To get the complex conjugate of a complex number, flip the sign of the imaginary part. For example, for a complex number \( z = a + bi \), its conjugate is \( \bar{z} = a - bi \). This switch in sign is useful in various mathematical operations.

• It is used to simplify the division of complex numbers.
• It plays a critical role in finding the modulus (or absolute value) of complex numbers.
• Conjugates help by 'focusing' the point exactly opposite across the real axis.

This reflection property is not only algebraic but also has a visual geometric interpretation, useful to understand complex planes.

The modulus of a complex number can be thought of as its "distance" from the origin in the complex plane. For a complex number \( z = a + bi \), its modulus is denoted as \( |z| \) and calculated by the formula:\[ |z| = \sqrt{a^2 + b^2} \]

• This is the geometric length of the vector represented by the complex number.
• The modulus is always a non-negative number.
• It embodies the Pythagorean theorem in the plane of complex numbers, relating length directly to its components.

The relationship \( |\bar{z}| = |z| \) holds true, as reversing the sign of the imaginary component does not change the distance from the origin.

Each complex number \( z = a + bi \), contains a real part \(\operatorname{Re}(z)\) and an imaginary part \(\operatorname{Im}(z)\). These can be extracted using:

• The real part: \( \operatorname{Re}(z) = \frac{z + \bar{z}}{2} \)
• The imaginary part: \( \operatorname{Im}(z) = \frac{z - \bar{z}}{2i} \)

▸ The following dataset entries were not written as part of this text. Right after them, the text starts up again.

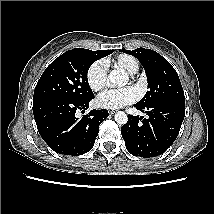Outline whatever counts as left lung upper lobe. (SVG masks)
<instances>
[{"instance_id":"left-lung-upper-lobe-1","label":"left lung upper lobe","mask_w":214,"mask_h":214,"mask_svg":"<svg viewBox=\"0 0 214 214\" xmlns=\"http://www.w3.org/2000/svg\"><path fill=\"white\" fill-rule=\"evenodd\" d=\"M121 51L138 58L146 72L149 91L137 105L145 106L166 99L185 100L178 74L164 57L145 48Z\"/></svg>"}]
</instances>
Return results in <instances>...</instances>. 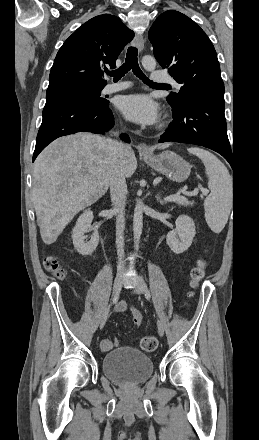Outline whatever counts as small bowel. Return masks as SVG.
<instances>
[{
    "label": "small bowel",
    "mask_w": 259,
    "mask_h": 440,
    "mask_svg": "<svg viewBox=\"0 0 259 440\" xmlns=\"http://www.w3.org/2000/svg\"><path fill=\"white\" fill-rule=\"evenodd\" d=\"M128 309V305L125 302H121L118 306V312L123 313ZM132 310V321L136 326H140L143 322V317L141 313L136 308H131ZM113 344L110 340L105 339L101 343V348L103 351H108L112 348Z\"/></svg>",
    "instance_id": "1"
}]
</instances>
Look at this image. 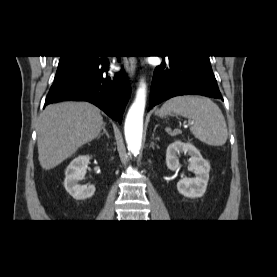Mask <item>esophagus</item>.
<instances>
[{"label": "esophagus", "instance_id": "1", "mask_svg": "<svg viewBox=\"0 0 277 277\" xmlns=\"http://www.w3.org/2000/svg\"><path fill=\"white\" fill-rule=\"evenodd\" d=\"M123 62H124V68H125L126 72L130 76H133L135 74V70H136V59H135V57H125Z\"/></svg>", "mask_w": 277, "mask_h": 277}]
</instances>
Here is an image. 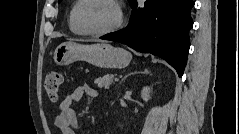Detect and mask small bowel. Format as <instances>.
I'll use <instances>...</instances> for the list:
<instances>
[{
	"mask_svg": "<svg viewBox=\"0 0 239 134\" xmlns=\"http://www.w3.org/2000/svg\"><path fill=\"white\" fill-rule=\"evenodd\" d=\"M84 95L96 99L99 97V92L94 87L84 84L75 88L60 103V112L55 117L54 123L61 134H75L78 127V117L73 109V104L80 101Z\"/></svg>",
	"mask_w": 239,
	"mask_h": 134,
	"instance_id": "1",
	"label": "small bowel"
}]
</instances>
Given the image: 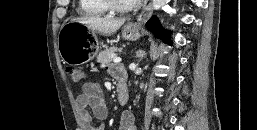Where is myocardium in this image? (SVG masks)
<instances>
[{
    "instance_id": "obj_1",
    "label": "myocardium",
    "mask_w": 257,
    "mask_h": 130,
    "mask_svg": "<svg viewBox=\"0 0 257 130\" xmlns=\"http://www.w3.org/2000/svg\"><path fill=\"white\" fill-rule=\"evenodd\" d=\"M101 2L109 11L118 13L131 12L139 7V2L127 6L119 4L117 0H101Z\"/></svg>"
}]
</instances>
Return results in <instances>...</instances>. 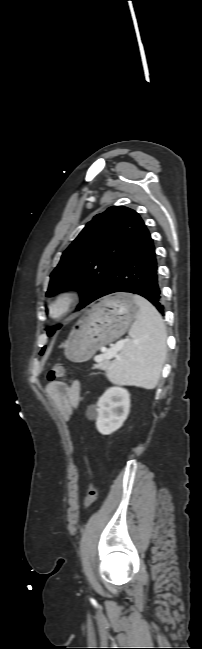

These formulas help to distinguish and separate the contributions of different parts of a complex number.

• The real part works as a "horizontal" shift on the complex plane.
• The imaginary represents the "vertical" movement.

Separation ensures clearer interpretation of these numbers when they represent physical phenomena like electrical currents or waves.

The argument of a complex number is the angle \( \theta \) that the complex number's 'position vector' makes with the positive real axis. Notation used for this is \( \arg(z) \) for any complex number \( z \). If \( z = re^{i\theta} \), then \( \theta \) is the angle made by the line connecting the origin with the point \( (a, b) \).

• It typically ranges from \( -\pi \) to \( \pi \).
• This angle helps position any complex number within a unit circle.
• The principal argument is the specific angle used within this standard range.

An interesting property is that for a conjugate \( \bar{z} \), the argument is the negative: \( \arg(\bar{z}) = -\arg(z) \). Geometrically, this represents a reflection over the real axis, which is important when considering rotations and symmetries in the plane.